Though she focuses on hot-button issues in her artwork, on the phone Simmons doesn’t sound as apocalyptic as you might assume. In fact, she’s downright cheerful. Perhaps this explains why her pop art oeuvre is so playful and bright. “I’m in general very optimistic, very bright, very happy,” she admits. “There is somewhat of a disjuncture between how I am, conversationally, and what my energy is like and the art. I think the color in my work and a lot of the graphics are reflective of my personality, but the content is definitely on the more cynical end.”
Joy is also one of her major motivators for making art. “First and foremost, I make the work to make myself happy,” she says. “It’s the way I process my life and the world around me.”

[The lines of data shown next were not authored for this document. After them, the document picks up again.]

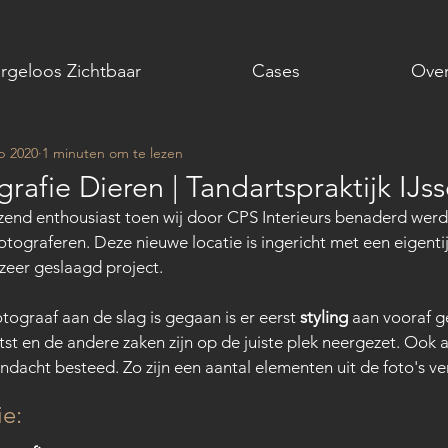
rgeloos Zichtbaar
Cases
Over
p 2020
1 minuten om te lezen
grafie Dieren | Tandartspraktijk IJss
azend enthousiast toen wij door CPS Interieurs benaderd wer
fotograferen. Deze nieuwe locatie is ingericht met een eigenti
zeer geslaagd project. 
tograaf aan de slag is gegaan is er eerst 
styling
 aan vooraf g
tst en de andere zaken zijn op de juiste plek neergezet. Ook 
aandacht besteed. Zo zijn een aantal elementen uit de foto's ve
ie: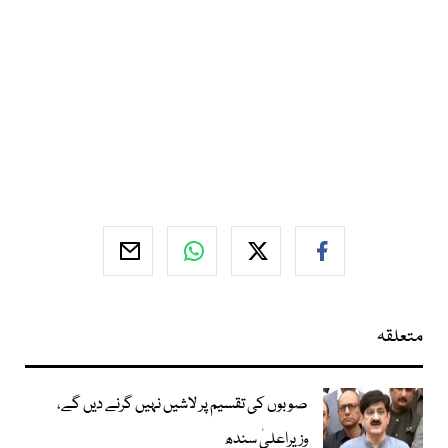
متعلقہ
صوبوں کی تقسیم پر لاشیں نہیں گرنے دیں گے،
وزیراعلیٰ سندھ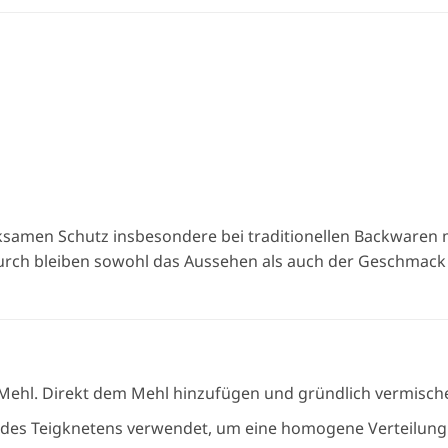
rksamen Schutz insbesondere bei traditionellen Backwaren 
urch bleiben sowohl das Aussehen als auch der Geschmack
Mehl. Direkt dem Mehl hinzufügen und gründlich vermisch
es Teigknetens verwendet, um eine homogene Verteilung 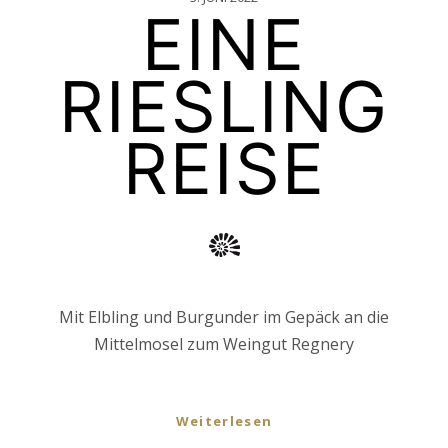
EINE
RIESLING
REISE
Mit Elbling und Burgunder im Gepäck an die
Mittelmosel zum Weingut Regnery
Weiterlesen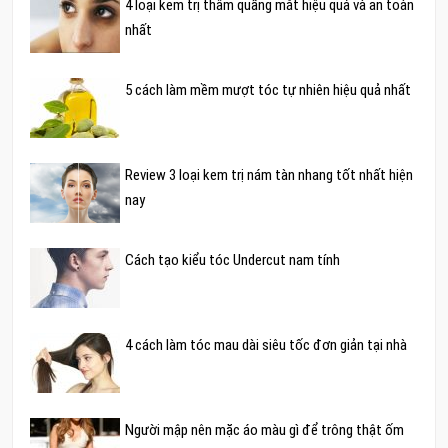
4 loại kem trị thâm quầng mắt hiệu quả và an toàn
nhất
5 cách làm mềm mượt tóc tự nhiên hiệu quả nhất
Review 3 loại kem trị nám tàn nhang tốt nhất hiện
nay
Cách tạo kiểu tóc Undercut nam tính
4 cách làm tóc mau dài siêu tốc đơn giản tại nhà
Người mập nên mặc áo màu gì để trông thật ốm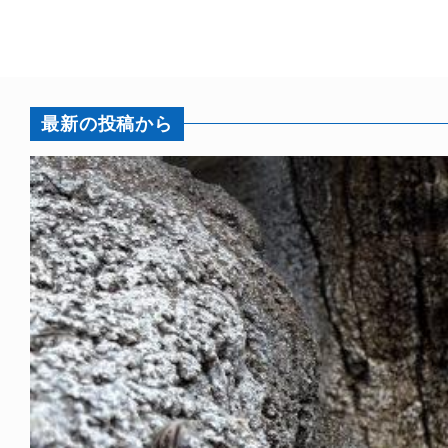
最新の投稿から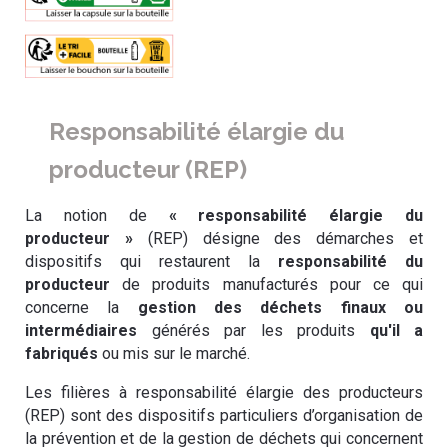
Responsabilité élargie du
producteur (REP)
La notion de
« responsabilité élargie du
producteur »
(REP) désigne des démarches et
dispositifs qui restaurent la
responsabilité du
producteur
de produits manufacturés pour ce qui
concerne la
gestion des déchets finaux ou
intermédiaires
générés par les produits
qu'il a
fabriqués
ou mis sur le marché.
Les filières à responsabilité élargie des producteurs
(REP) sont des dispositifs particuliers d’organisation de
la prévention et de la gestion de déchets qui concernent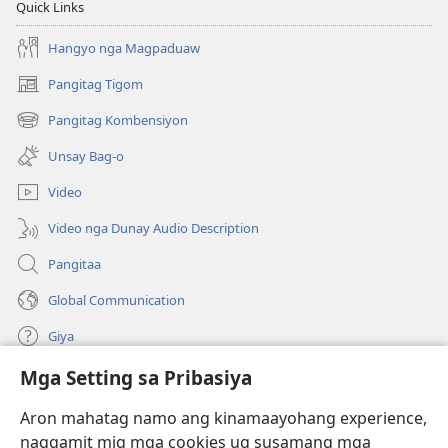
Quick Links
Hangyo nga Magpaduaw
Pangitag Tigom
(mo-
open
Pangitag Kombensiyon
(mo-
ug
open
bag-
Unsay Bag-o
ug
ong
bag-
window)
Video
ong
window)
Video nga Dunay Audio Description
Pangitaa
Global Communication
Giya
Mga Setting sa Pribasiya
Donasyon
(mo-
open
Aron mahatag namo ang kinamaayohang experience,
ug
naggamit mig mga cookies ug susamang mga
Watchtower ONLINE NGA LIBRARYA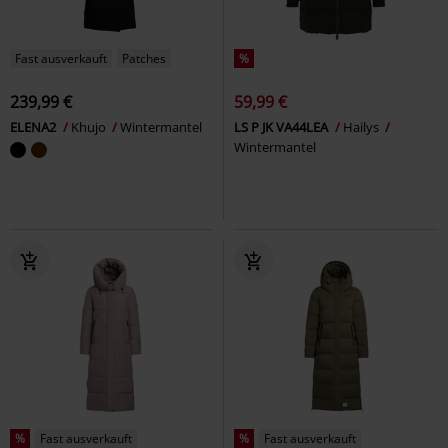
Fast ausverkauft
Patches
%
239,99 €
59,99 €
ELENA2
Khujo
Wintermantel
LS P JK VA44LEA
Hailys
Wintermantel
%
Fast ausverkauft
%
Fast ausverkauft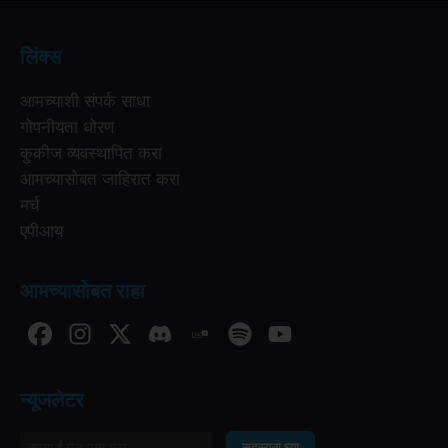
लिंक्स
आमच्याशी संपर्क साधा
गोपनीयता धोरण
कुकीज व्यवस्थापित करा
आमच्यासोबत जाहिरात करा
मर्च
एपीआय
आमच्यासोबत राहा
न्यूजलेटर
सदस्यता घ्या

Born in New York City in 1989, Simmons says that living in the “visual culture” of NYC influenced the development of her artistic sensibilities and her aesthetic. She studied art in high school and completed a dual major of Art History and Studio Art at Columbia University though art “was never promoted as a desirable career path” by her business-minded parents.

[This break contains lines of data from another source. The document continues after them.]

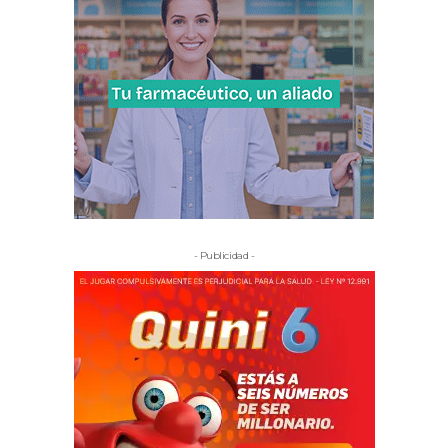
- Publicidad -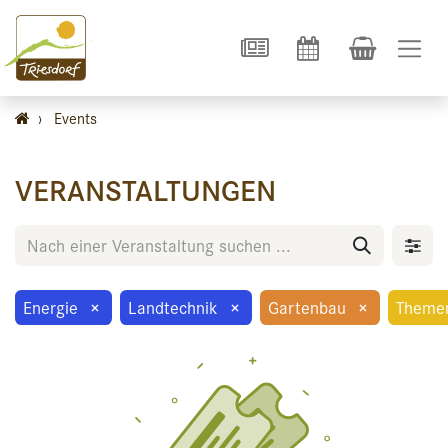
›
Events
VERANSTALTUNGEN
Energie
×
Landtechnik
×
Gartenbau
×
Theme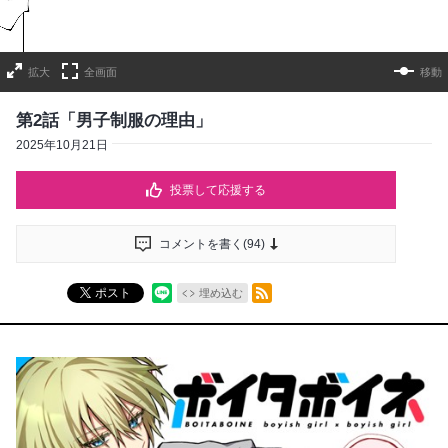
拡大
全画面
移動
第2話「男子制服の理由」
2025年10月21日
投票して応援する
コメントを書く(
94
)
RSSフィード
ポスト
埋め込む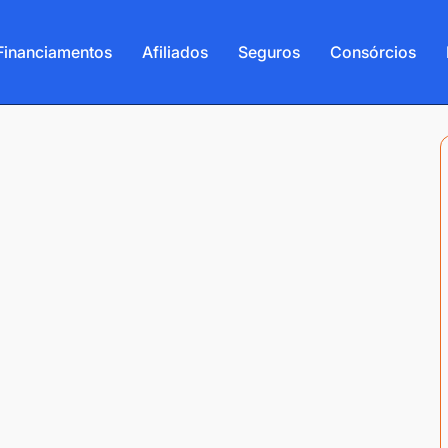
Financiamentos
Afiliados
Seguros
Consórcios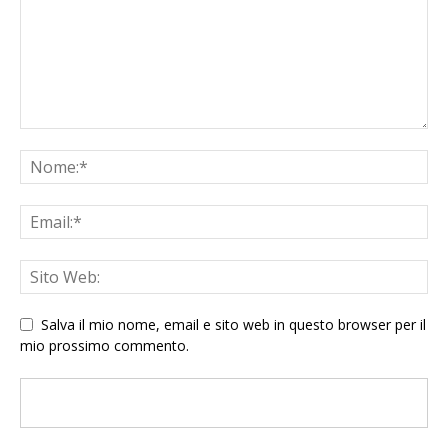
Salva il mio nome, email e sito web in questo browser per il
mio prossimo commento.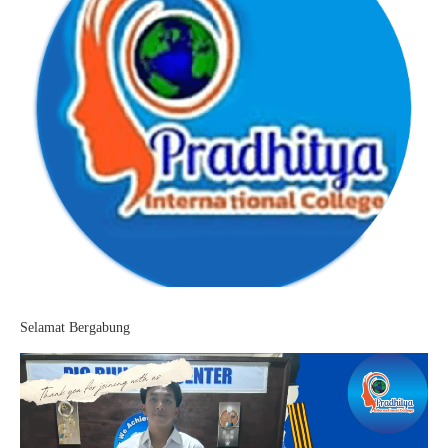
Selamat Bergabung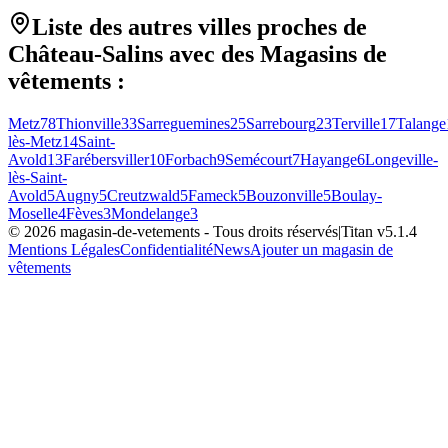
Liste des autres villes proches de
Château-Salins
avec des
Magasins de
vêtements
:
Metz
78
Thionville
33
Sarreguemines
25
Sarrebourg
23
Terville
17
Talange
lès-Metz
14
Saint-
Avold
13
Farébersviller
10
Forbach
9
Semécourt
7
Hayange
6
Longeville-
lès-Saint-
Avold
5
Augny
5
Creutzwald
5
Fameck
5
Bouzonville
5
Boulay-
Moselle
4
Fèves
3
Mondelange
3
©
2026
magasin-de-vetements
- Tous droits réservés
|
Titan v
5.1.4
Mentions Légales
Confidentialité
News
Ajouter un magasin de
vêtements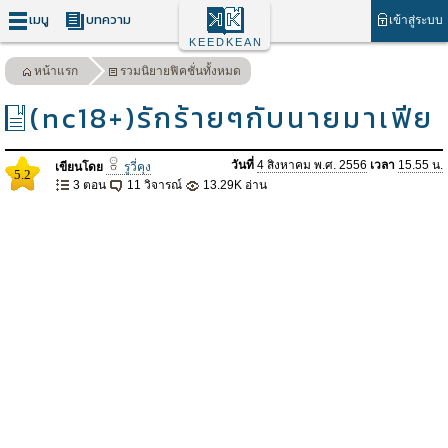
เมนู
บทความ
เข้าสู่ระบบ
KEEDKEAN
หน้าแรก
รวมนิยายฟิคชั่นทั้งหมด
(nc18+)รักร้ายๆกับนายมาเฟีย
วันที่
4 สิงหาคม พ.ศ. 2556
เวลา
15.55 น.
เขียนโดย
รูวี่คุง
5.2
3 ตอน
11 วิจารณ์
13.29K อ่าน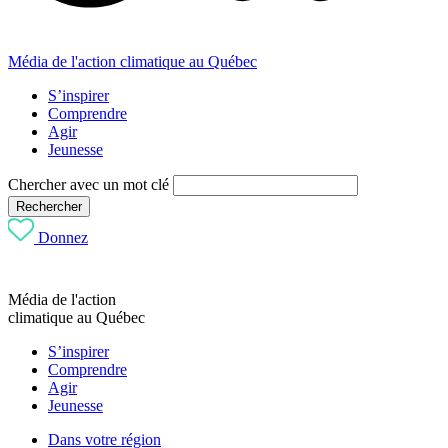
Média de l'action climatique au Québec
S’inspirer
Comprendre
Agir
Jeunesse
Chercher avec un mot clé
Rechercher
Donnez
Média de l'action
climatique au Québec
S’inspirer
Comprendre
Agir
Jeunesse
Dans votre région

After graduating college, Simmons worked in advertising on both the creative and account ends. She saw creative strategy and marketing as the intersection of business and creativity. While working full-time, she found herself creating art in her free time, be it waking up early to do mixed media pieces, stopping into a print shop to experiment with silkscreen, or just sketching and drawing. Her take on stock certificates, on which she illustrated characters with snarky quips in quote bubbles in the style of Roy Lichtenstein, began selling. “Those were very timely and apropos,” she says. “They’re very small and people looking to own original pieces at an affordable level started collecting those. It really took off from there.”
Two years ago, she left the ad world and took up art full-time. But the instincts she honed during her five-year advertising career didn’t just evaporate. “Like anyone in any industry, you kind of start to forget how much it influences how you think and what you see and what you’re inspired by,” she says. “There is a formula to the way products are marketed. It can be anything from CPGs [Consumer Packaged Goods] to automobiles to hotels to luxury products. There is a baseline formula in the industry, whether it’s images and colors and words and those are definitely things I think about when incorporating them into my artwork. You kind of know what gets people’s attention and what gets people excited.”

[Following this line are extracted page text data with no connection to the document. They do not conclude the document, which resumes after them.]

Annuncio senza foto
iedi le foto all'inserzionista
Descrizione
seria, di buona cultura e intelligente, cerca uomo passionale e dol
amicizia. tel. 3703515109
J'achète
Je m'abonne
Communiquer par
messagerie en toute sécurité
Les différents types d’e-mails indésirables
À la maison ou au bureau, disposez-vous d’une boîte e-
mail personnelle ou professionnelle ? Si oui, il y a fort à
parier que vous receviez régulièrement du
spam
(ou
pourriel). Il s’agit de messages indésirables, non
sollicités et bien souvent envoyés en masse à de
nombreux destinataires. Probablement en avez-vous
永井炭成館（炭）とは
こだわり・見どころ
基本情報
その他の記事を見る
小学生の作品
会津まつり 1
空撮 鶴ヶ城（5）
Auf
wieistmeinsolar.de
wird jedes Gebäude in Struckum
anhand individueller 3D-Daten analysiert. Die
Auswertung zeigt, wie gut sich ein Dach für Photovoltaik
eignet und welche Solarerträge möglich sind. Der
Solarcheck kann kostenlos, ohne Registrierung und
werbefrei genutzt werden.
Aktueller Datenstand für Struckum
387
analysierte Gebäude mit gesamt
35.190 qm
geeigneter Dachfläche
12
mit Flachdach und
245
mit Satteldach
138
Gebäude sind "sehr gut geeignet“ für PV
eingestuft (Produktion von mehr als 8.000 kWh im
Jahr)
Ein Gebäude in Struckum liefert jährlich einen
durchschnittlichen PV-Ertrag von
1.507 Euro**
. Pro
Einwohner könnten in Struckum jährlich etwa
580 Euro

The art world is certainly excited about her. In addition to Simmons’ solo show at Galerie Mourlot in October, she’ll take part in Context at Art Basel in Miami with the Bernard Markowitz Gallery.
“Never in my wildest dreams did I think that I’d be making work that would sell and that people would talk about in the way that it’s currently being circulated,” she says. “I’ve been lucky and I feel blessed – as cliché as that sounds. I’m really happy people are talking about the work.”